Regardless of where you grew up, he says, many people identify with the town's main street cinemas of their past.

"It's not going to church, but in some ways, it was a similar religious experience for us growing up — going to the theater every Friday or Saturday, it became a much-anticipated event," he says.

Cinemas became gathering places where, he says, everyone shared more than just a box of popcorn. They became a community engrossed in the same story, even if just for a few hours.

"Without a theater you lose that," Stein says. "Maybe you see your friends at the Walmart or Dollar Store, but it's not the same as seeing them every Friday or Saturday downtown at the movie show."
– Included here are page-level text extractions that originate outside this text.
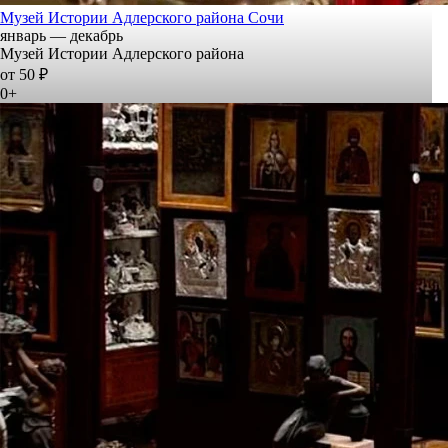
Музей Истории Адлерского района Сочи
январь — декабрь
Музей Истории Адлерского района
от 50 ₽
0+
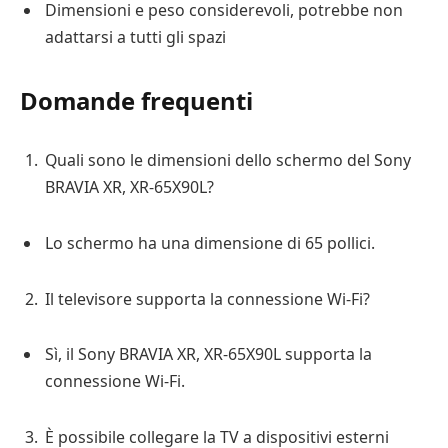
Dimensioni e peso considerevoli, potrebbe non
adattarsi a tutti gli spazi
Domande frequenti
Quali sono le dimensioni dello schermo del Sony
BRAVIA XR, XR-65X90L?
Lo schermo ha una dimensione di 65 pollici.
Il televisore supporta la connessione Wi-Fi?
Sì, il Sony BRAVIA XR, XR-65X90L supporta la
connessione Wi-Fi.
È possibile collegare la TV a dispositivi esterni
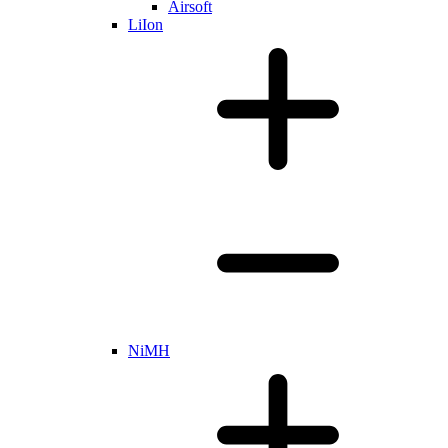
Airsoft
LiIon
NiMH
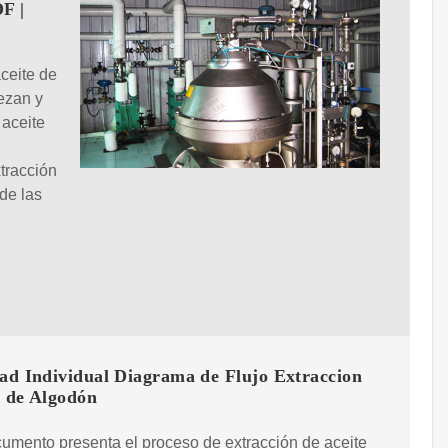
F |
ceite de
ezan y
 aceite
tracción
de las
dad Individual Diagrama de Flujo Extraccion
a de Algodón
umento presenta el proceso de extracción de aceite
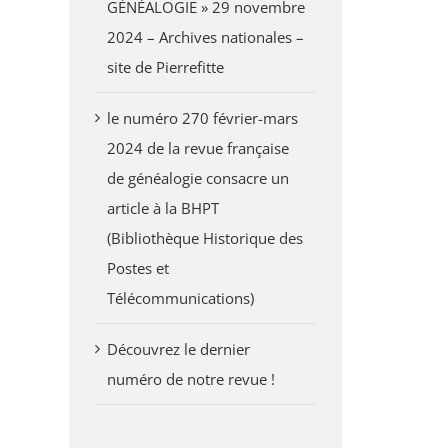
GÉNÉALOGIE » 29 novembre
2024 – Archives nationales –
site de Pierrefitte
le numéro 270 février-mars
2024 de la revue française
de généalogie consacre un
article à la BHPT
(Bibliothèque Historique des
Postes et
Télécommunications)
Découvrez le dernier
numéro de notre revue !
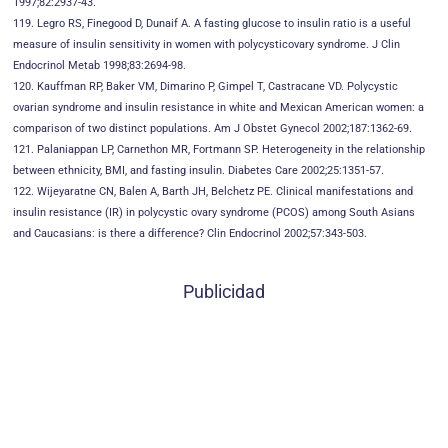
1997;82:2937-43.
119. Legro RS, Finegood D, Dunaif A. A fasting glucose to insulin ratio is a useful
measure of insulin sensitivity in women with polycysticovary syndrome. J Clin
Endocrinol Metab 1998;83:2694-98.
120. Kauffman RP, Baker VM, Dimarino P, Gimpel T, Castracane VD. Polycystic
ovarian syndrome and insulin resistance in white and Mexican American women: a
comparison of two distinct populations. Am J Obstet Gynecol 2002;187:1362-69.
121. Palaniappan LP, Carnethon MR, Fortmann SP. Heterogeneity in the relationship
between ethnicity, BMI, and fasting insulin. Diabetes Care 2002;25:1351-57.
122. Wijeyaratne CN, Balen A, Barth JH, Belchetz PE. Clinical manifestations and
insulin resistance (IR) in polycystic ovary syndrome (PCOS) among South Asians
and Caucasians: is there a difference? Clin Endocrinol 2002;57:343-503.
Publicidad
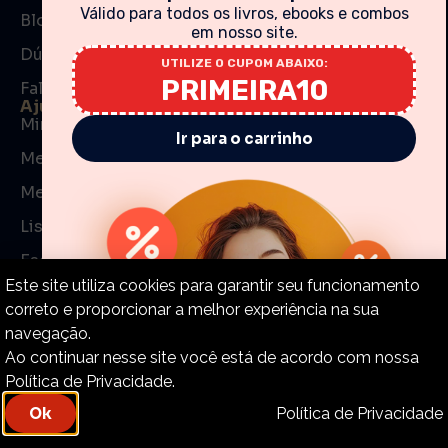
Válido para todos os livros, ebooks e combos
Blog
em nosso site.
Dúvidas frequentes (FAQ)
UTILIZE O CUPOM ABAIXO:
PRIMEIRA10
Fale conosco
Ajuda e Suporte
Minha Conta
Ir para o carrinho
Meu Carrinho
Meus Pedidos
Lista de Desejos
Esqueceu sua senha?
Troca e devoluções de produtos
Este site utiliza cookies para garantir seu funcionamento
correto e proporcionar a melhor experiência na sua
Formas de Pagamento
navegação.
Garantias dos Produtos
Ao continuar nesse site você está de acordo com nossa
Política de Privacidade.
Permissões
Política de Privacidade
Ok
Política de Privacidade
Atendimento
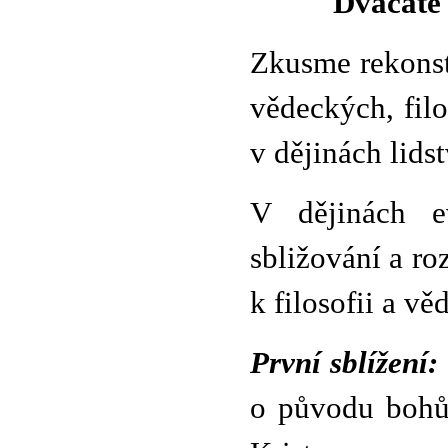
Dvacáté 
Zkusme rekonst
vědeckých, fil
v dějinách lidst
V dějinách ev
sbližování a r
k filosofii a vě
První sblížení:
o původu bohů a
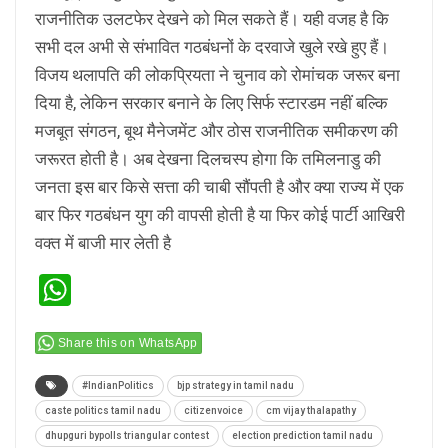
राजनीतिक उलटफेर देखने को मिल सकते हैं। यही वजह है कि
सभी दल अभी से संभावित गठबंधनों के दरवाजे खुले रखे हुए हैं।
विजय थलापति की लोकप्रियता ने चुनाव को रोमांचक जरूर बना
दिया है, लेकिन सरकार बनाने के लिए सिर्फ स्टारडम नहीं बल्कि
मजबूत संगठन, बूथ मैनेजमेंट और ठोस राजनीतिक समीकरण की
जरूरत होती है। अब देखना दिलचस्प होगा कि तमिलनाडु की
जनता इस बार किसे सत्ता की चाबी सौंपती है और क्या राज्य में एक
बार फिर गठबंधन युग की वापसी होती है या फिर कोई पार्टी आखिरी
वक्त में बाजी मार लेती है
WhatsApp
Share this on WhatsApp
#IndianPolitics
bjp strategy in tamil nadu
caste politics tamil nadu
citizenvoice
cm vijay thalapathy
dhupguri bypolls triangular contest
election prediction tamil nadu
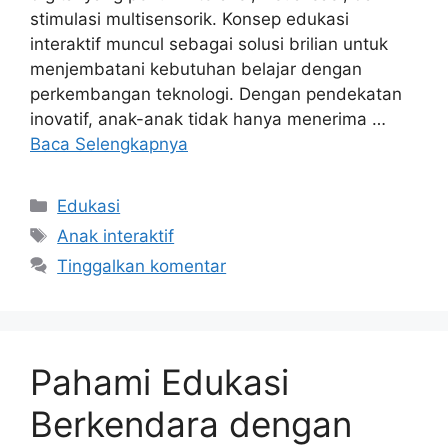
stimulasi multisensorik. Konsep edukasi
interaktif muncul sebagai solusi brilian untuk
menjembatani kebutuhan belajar dengan
perkembangan teknologi. Dengan pendekatan
inovatif, anak-anak tidak hanya menerima …
Baca Selengkapnya
Kategori
Edukasi
Tag
Anak interaktif
Tinggalkan komentar
Pahami Edukasi
Berkendara dengan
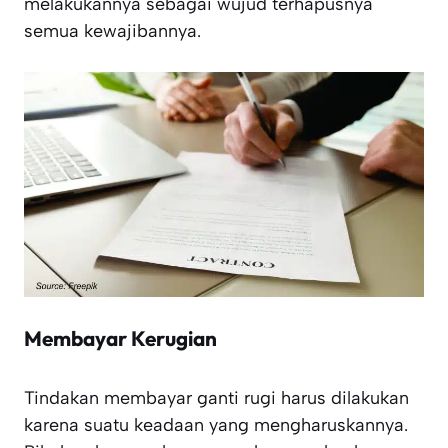
melakukannya sebagai wujud terhapusnya
semua kewajibannya.
Membayar Kerugian
Tindakan membayar ganti rugi harus dilakukan
karena suatu keadaan yang mengharuskannya.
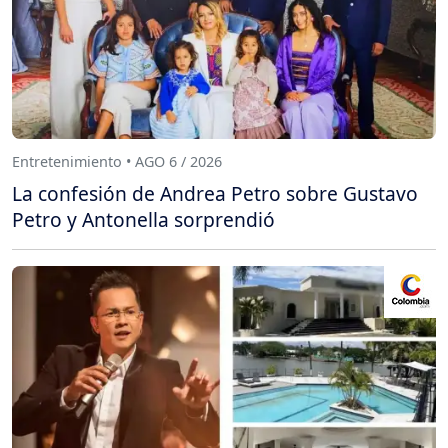
Entretenimiento • AGO 6 / 2026
La confesión de Andrea Petro sobre Gustavo
Petro y Antonella sorprendió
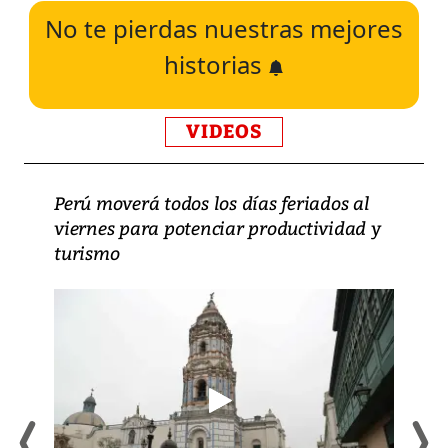
No te pierdas nuestras mejores
historias
VIDEOS
Perú moverá todos los días feriados al
viernes para potenciar productividad y
turismo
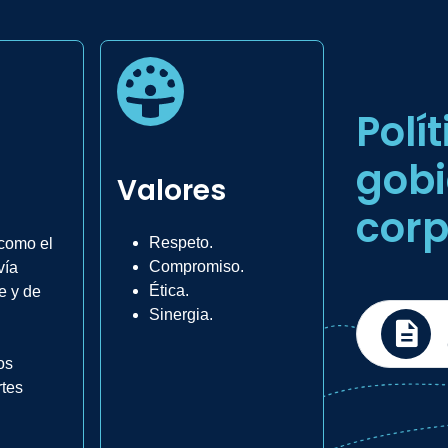
Polí
gobi
Valores
corp
Respeto.
como el
Compromiso.
vía
Ética.
e y de
Sinergia.
os
rtes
He recalls his childhood days attending one of the three local theaters in his hometown of Elmira, New York. One still operates as a performing arts center, displaying the sort of adaptable ingenuity that keeps some of these old cinemas alive.

Light for the Cavern

Gutierrez agrees and says some theater owners are transitioning their old movie theaters into spaces that can also host live events, such as concerts, plays, and parties.

"That's what we have been doing now ... working on improving [theater] stages with enhanced lightning and other amenities to help them serve a multipurpose use, not just showing film," he says.
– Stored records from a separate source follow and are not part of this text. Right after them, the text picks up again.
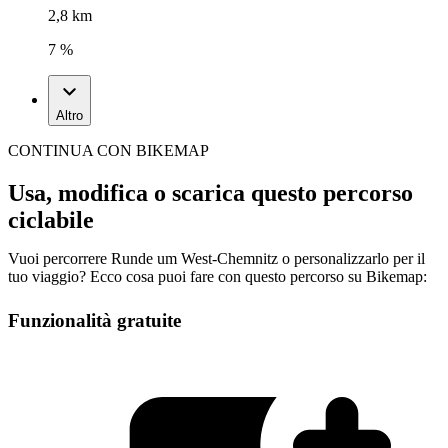
2,8 km
7 %
Altro
CONTINUA CON BIKEMAP
Usa, modifica o scarica questo percorso
ciclabile
Vuoi percorrere Runde um West-Chemnitz o personalizzarlo per il
tuo viaggio? Ecco cosa puoi fare con questo percorso su Bikemap:
Funzionalità gratuite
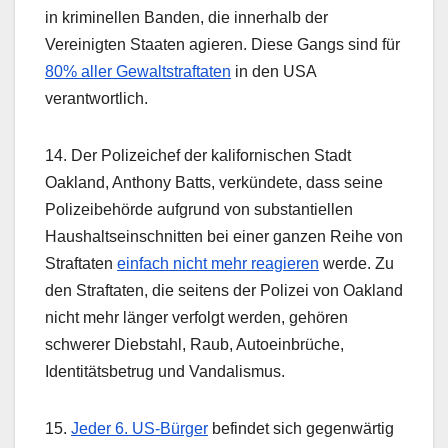
in kriminellen Banden, die innerhalb der
Vereinigten Staaten agieren. Diese Gangs sind für
80% aller Gewaltstraftaten
in den USA
verantwortlich.
14. Der Polizeichef der kalifornischen Stadt
Oakland, Anthony Batts, verkündete, dass seine
Polizeibehörde aufgrund von substantiellen
Haushaltseinschnitten bei einer ganzen Reihe von
Straftaten
einfach nicht mehr reagieren
werde. Zu
den Straftaten, die seitens der Polizei von Oakland
nicht mehr länger verfolgt werden, gehören
schwerer Diebstahl, Raub, Autoeinbrüche,
Identitätsbetrug und Vandalismus.
15.
Jeder 6. US-Bürger
befindet sich gegenwärtig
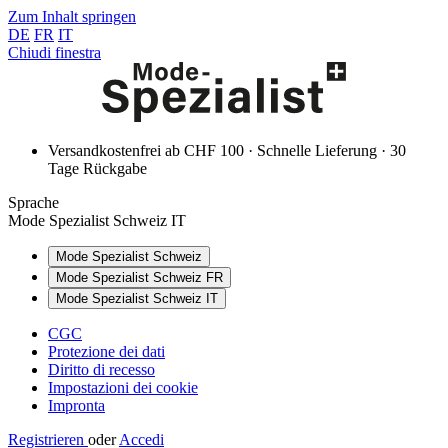
Zum Inhalt springen
DE
FR
IT
Chiudi finestra
Versandkostenfrei ab CHF 100 · Schnelle Lieferung · 30
Tage Rückgabe
Sprache
Mode Spezialist Schweiz IT
Mode Spezialist Schweiz
Mode Spezialist Schweiz FR
Mode Spezialist Schweiz IT
CGC
Protezione dei dati
Diritto di recesso
Impostazioni dei cookie
Impronta
Registrieren
oder
Accedi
That's the hope for revitalizing the downtown Carlsbad Cavern Theatre, says Kat Davis, director of Carlsbad MainStreet.

The group received $350,000 from the state's historic theater fund, and with the help of other state funding options, they've raised more than $1 million dollars to purchase and install a digital projection system and help renovate and update the structure's HVAC and fire suppression systems and bring it up to Americans With Disabilities Act standards. Then there was a new roof remodel and problems with asbestos and the list goes on.

"You expect 15 things, and there were more like 30 things," she says.

The city now owns the theater, which has been closed for decades, but Davis says she hopes the Cavern will reopen by the end of 2024 and draw families back downtown.

"Yes, we have a movie theater in our mall, but when you go to a historic theater, it's not just going to see a movie, it's the experience," she says. "A lot of people have memories there."